Within the records that follow, restate exactly the lines from the line with "parla di lampade. Lampade luminose che" down to the line with "एकीकृत सेंसर 3", including both. Omit the pictures.

━━━ Records provided ━━━

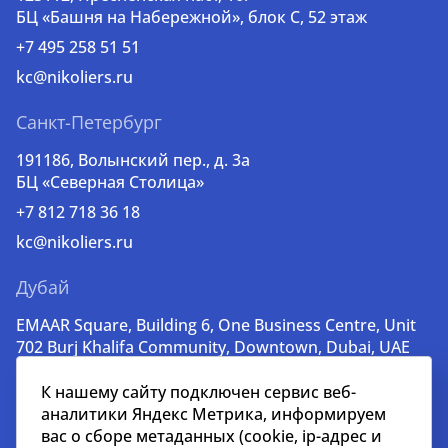
БЦ «Башня на Набережной», блок С, 52 этаж
+7 495 258 51 51
kc@nikoliers.ru
Санкт-Петербург
191186, Волынский пер., д. 3a
БЦ «Северная Столица»
+7 812 718 36 18
kc@nikoliers.ru
Дубай
EMAAR Square, Building 6, One Business Centre, Unit
702 Burj Khalifa Community, Downtown, Dubai, UAE
+971 52 356 99 60
К нашему сайту подключен сервис веб-
lead@nikoliers-global.com
аналитики Яндекс Метрика, информируем
вас о сборе метаданных (cookie, ip-адрес и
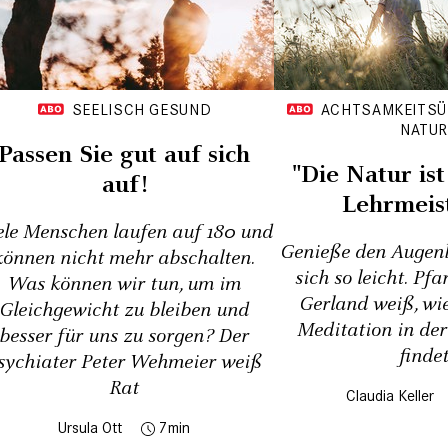
SEELISCH GESUND
ACHTSAMKEITSÜ
NATU
Passen Sie gut auf sich
"Die Natur ist
auf!
Lehrmeist
ele Menschen laufen auf 180 und
Genieße den Augenb
können nicht mehr abschalten.
sich so leicht. Pf
Was können wir tun, um im
Gerland weiß, wi
Gleichgewicht zu bleiben und
Meditation in de
besser für uns zu sorgen? Der
finde
sychiater Peter Wehmeier weiß
Rat
Claudia Keller
Ursula Ott
7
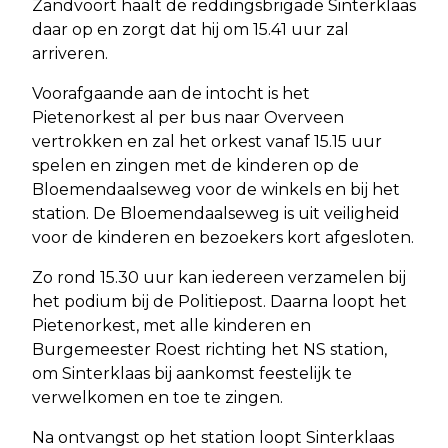
Zandvoort haalt de reddingsbrigade Sinterklaas
daar op en zorgt dat hij om 15.41 uur zal
arriveren.
Voorafgaande aan de intocht is het
Pietenorkest al per bus naar Overveen
vertrokken en zal het orkest vanaf 15.15 uur
spelen en zingen met de kinderen op de
Bloemendaalseweg voor de winkels en bij het
station. De Bloemendaalseweg is uit veiligheid
voor de kinderen en bezoekers kort afgesloten.
Zo rond 15.30 uur kan iedereen verzamelen bij
het podium bij de Politiepost. Daarna loopt het
Pietenorkest, met alle kinderen en
Burgemeester Roest richting het NS station,
om Sinterklaas bij aankomst feestelijk te
verwelkomen en toe te zingen.
Na ontvangst op het station loopt Sinterklaas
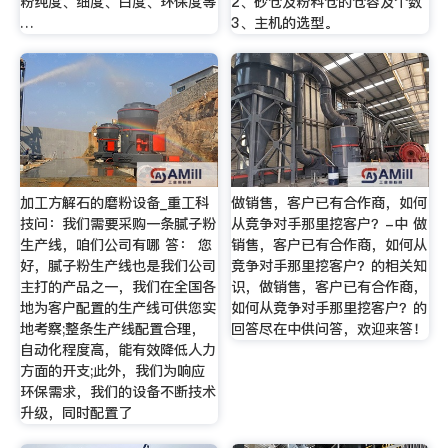
粉纯度、细度、白度、环保度等
2、砂仓及粉料仓的仓容及个数
…
3、主机的选型。
加工方解石的磨粉设备_重工科
做销售，客户已有合作商，如何
技问：我们需要采购一条腻子粉
从竞争对手那里挖客户？-中 做
生产线，咱们公司有哪 答： 您
销售，客户已有合作商，如何从
好，腻子粉生产线也是我们公司
竞争对手那里挖客户？的相关知
主打的产品之一，我们在全国各
识，做销售，客户已有合作商，
地为客户配置的生产线可供您实
如何从竞争对手那里挖客户？的
地考察;整条生产线配置合理，
回答尽在中供问答，欢迎来答！
自动化程度高，能有效降低人力
方面的开支;此外，我们为响应
环保需求，我们的设备不断技术
升级，同时配置了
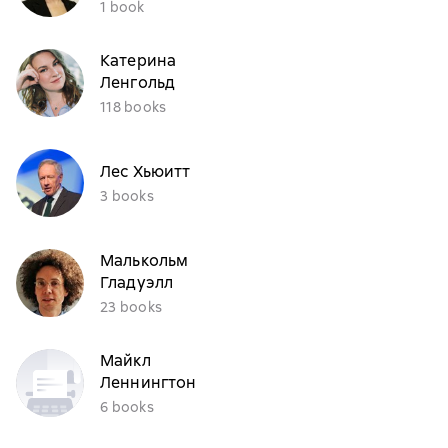
1 book
Катерина
Ленгольд
118 books
Лес Хьюитт
3 books
Малькольм
Гладуэлл
23 books
Майкл
Леннингтон
6 books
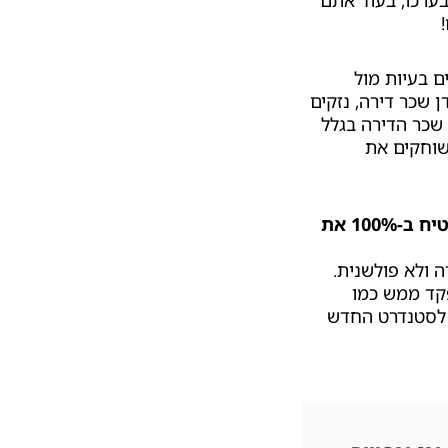
ערכו, בעוד אתם
ווים בעיות מול
 שכר דירה, נזקים
 שכר הדירה בגלל
שוחקים את
לחברת DiffeRent יש פתרון: שירות שלוקח אחריות מלאה על השוכרים ומבטיח ב-100% את
ה ולא פולשנית.
שמתפקד ממש כמו
ך לסטנדרט החדש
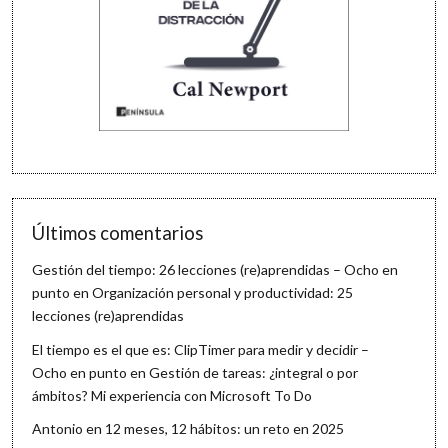
Últimos comentarios
Gestión del tiempo: 26 lecciones (re)aprendidas – Ocho en
punto
en
Organización personal y productividad: 25
lecciones (re)aprendidas
El tiempo es el que es: ClipTimer para medir y decidir –
Ocho en punto
en
Gestión de tareas: ¿integral o por
ámbitos? Mi experiencia con Microsoft To Do
Antonio
en
12 meses, 12 hábitos: un reto en 2025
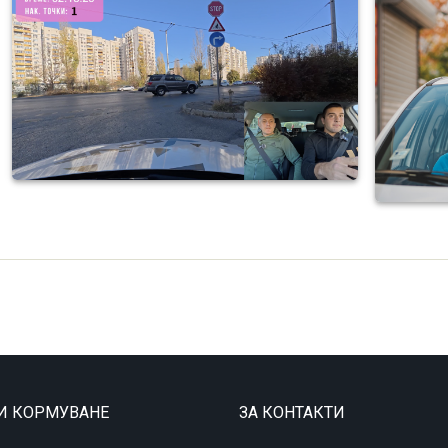
 И КОРМУВАНЕ
ЗА КОНТАКТИ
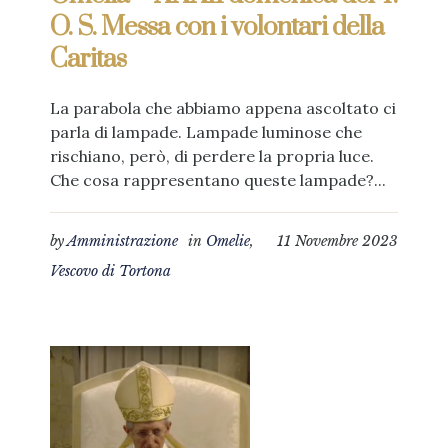
O. S. Messa con i volontari della
Caritas
La parabola che abbiamo appena ascoltato ci
parla di lampade. Lampade luminose che
rischiano, però, di perdere la propria luce.
Che cosa rappresentano queste lampade?...
by
Amministrazione
in
Omelie
,
11 Novembre 2023
Vescovo di Tortona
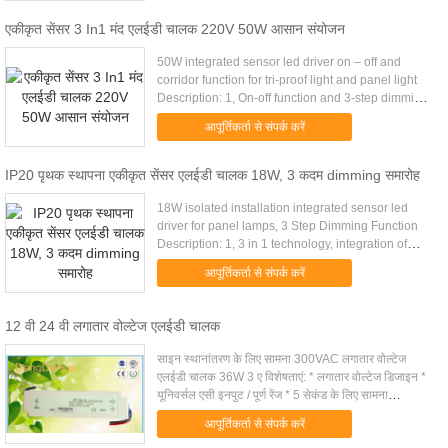
एकीकृत सेंसर 3 In1 मंद एलईडी चालक 220V 50W आसान संयोजन
50W integrated sensor led driver on – off and
corridor function for tri-proof light and panel light
Description: 1, On-off function and 3-step dimming
function (Corridor function) are optional. 2, Patent
आपूर्तिकर्ता से संपर्क करें
design ...
IP20 पृथक स्थापना एकीकृत सेंसर एलईडी चालक 18W, 3 कदम dimming समारोह
18W isolated installation integrated sensor led
driver for panel lamps, 3 Step Dimming Function
Description: 1, 3 in 1 technology, integration of
Dimmable led driver, Microwave motion sensor
आपूर्तिकर्ता से संपर्क करें
and daylight sensor ...
12 वी 24 वी लगातार वोल्टेज एलईडी चालक
साइन स्थानांतरण के लिए सामना 300VAC लगातार वोल्टेज
एलईडी चालक 36W 3 ए विशेषताएं: * लगातार वोल्टेज डिजाइन *
यूनिवर्सल एसी इनपुट / पूर्ण रेंज * 5 सेकंड के लिए सामना
300VAC उछाल इनपुट * Epoxy IP67 स्तर के साथ समझाया *
आपूर्तिकर्ता से संपर्क करें
सुरक्षा: शॉर्ट सर्किट / अधिभार / वोल्टेज से अधिक * नि: शुल्क हवा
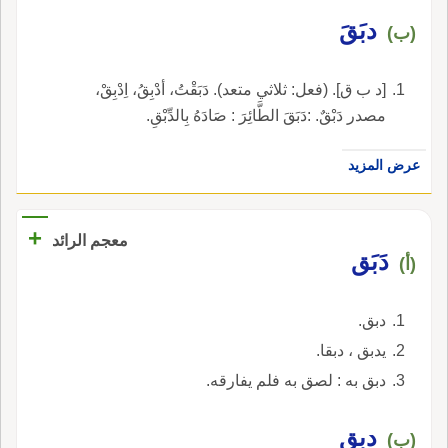
دبَقَ
(ب)
[د ب ق]. (فعل: ثلاثي متعد). دَبَقْتُ، أدْبِقُ، اِدْبِقْ،
مصدر دَبْقٌ. :دَبَقَ الطَّائِرَ : صَادَهُ بِالدِّبْقِ.
عرض المزيد
+
معجم الرائد
دَبَق
(أ)
دبق.
يدبق ، دبقا.
دبق به : لصق به فلم يفارقه.
دبق
(ب)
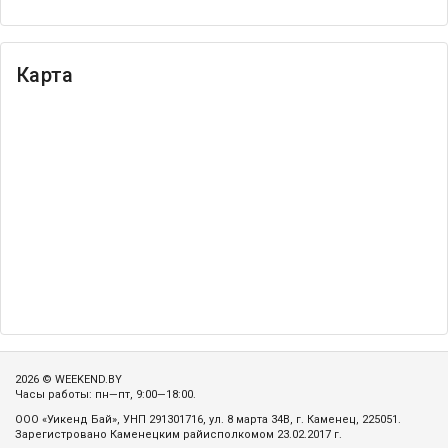
Карта
2026 © WEEKEND.BY
Часы работы: пн—пт, 9:00—18:00.
ООО «Уикенд Бай», УНП 291301716, ул. 8 марта 34В, г. Каменец, 225051.
Зарегистровано Каменецким райисполкомом 23.02.2017 г.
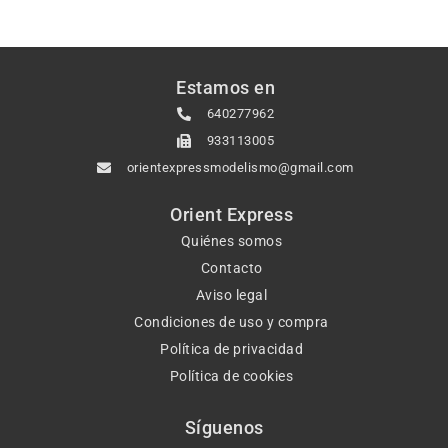
Estamos en
640277962
933113005
orientexpressmodelismo@gmail.com
Orient Express
Quiénes somos
Contacto
Aviso legal
Condiciones de uso y compra
Política de privacidad
Política de cookies
Síguenos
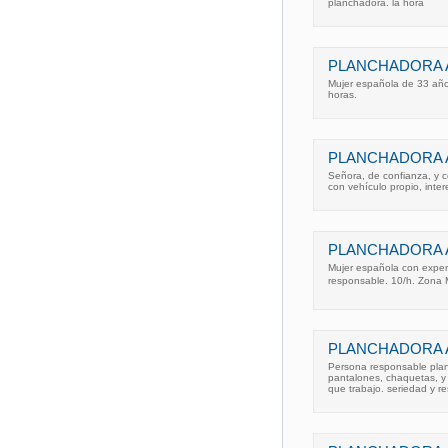
planchadora. la hora
PLANCHADORA A
Mujer española de 33 años
horas.
PLANCHADORA A
Señora, de confianza, y co
con vehículo propio, int
PLANCHADORA A
Mujer española con experi
responsable. 10/h. Zona 
PLANCHADORA A
Persona responsable planc
pantalones, chaquetas, y 
que trabajo. seriedad y re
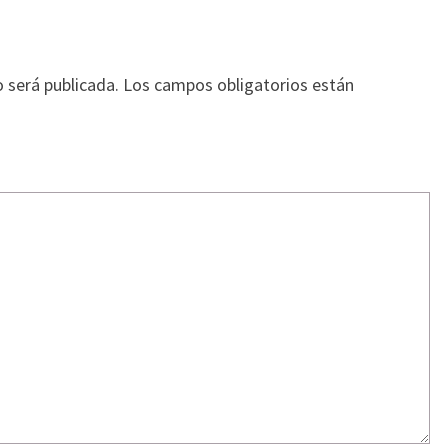
o será publicada.
Los campos obligatorios están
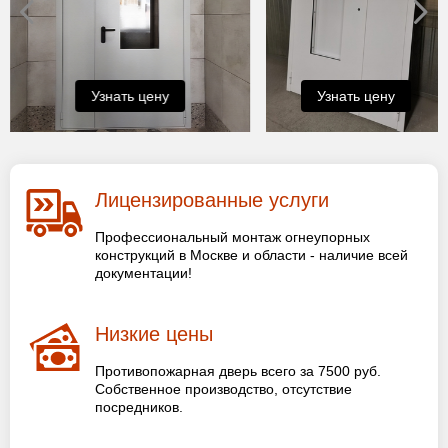
Узнать цену
Узнать цену
Лицензированные услуги
Профессиональный монтаж огнеупорных
конструкций в Москве и области - наличие всей
документации!
Низкие цены
Противопожарная дверь всего за 7500 руб.
Собственное производство, отсутствие
посредников.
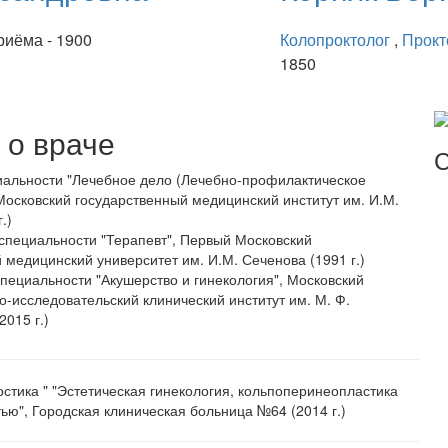
риёма - 1900
Колопроктолог
,
Прокт
1850
о враче
С
иальности "Лечебное дело (Лечебно-профилактическое
Московский государственный медицинский институт им. И.М.
.)
специальности "Терапевт", Первый Московский
 медицинский университет им. И.М. Сеченова (1991 г.)
пециальности "Акушерство и гинекология", Московский
о-исследовательский клинический институт им. М. Ф.
2015 г.)
остика " "Эстетическая гинекология, кольпоперинеопластика
ю", Городская клиническая больница №64 (2014 г.)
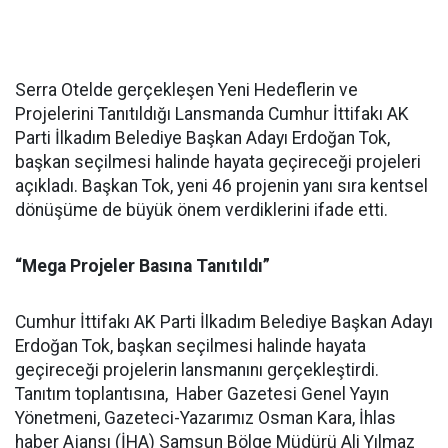
Serra Otelde gerçekleşen Yeni Hedeflerin ve
Projelerini Tanıtıldığı Lansmanda Cumhur İttifakı AK
Parti İlkadım Belediye Başkan Adayı Erdoğan Tok,
başkan seçilmesi halinde hayata geçireceği projeleri
açıkladı. Başkan Tok, yeni 46 projenin yanı sıra kentsel
dönüşüme de büyük önem verdiklerini ifade etti.
“Mega Projeler Basına Tanıtıldı”
Cumhur İttifakı AK Parti İlkadım Belediye Başkan Adayı
Erdoğan Tok, başkan seçilmesi halinde hayata
geçireceği projelerin lansmanını gerçekleştirdi.
Tanıtım toplantısına, Haber Gazetesi Genel Yayın
Yönetmeni, Gazeteci-Yazarımız Osman Kara, İhlas
haber Ajansı (İHA) Samsun Bölge Müdürü Ali Yılmaz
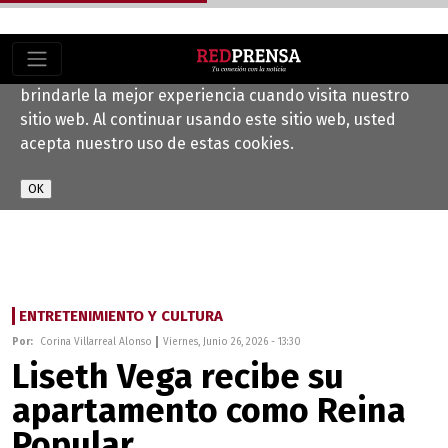
Este sitio web utiliza cookies para ayudarnos a
brindarle la mejor experiencia cuando visita nuestro
sitio web. Al continuar usando este sitio web, usted
acepta nuestro uso de estas cookies.
ENTRETENIMIENTO Y CULTURA
Por:
Corina Villarreal Alonso
Viernes, Junio 26, 2026 - 13:30
Liseth Vega recibe su
apartamento como Reina
Popular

━━━

Answer below |
parla di lampade. Lampade luminose che
rischiano, però, di perdere la propria luce.
Che cosa rappresentano queste lampade?...
by
Amministrazione
in
Omelie
,
11 Novembre 2023
Vescovo di Tortona
एकीकृत सेंसर 3 In1 मंद एलईडी चालक 220V 50W आसान संयोजन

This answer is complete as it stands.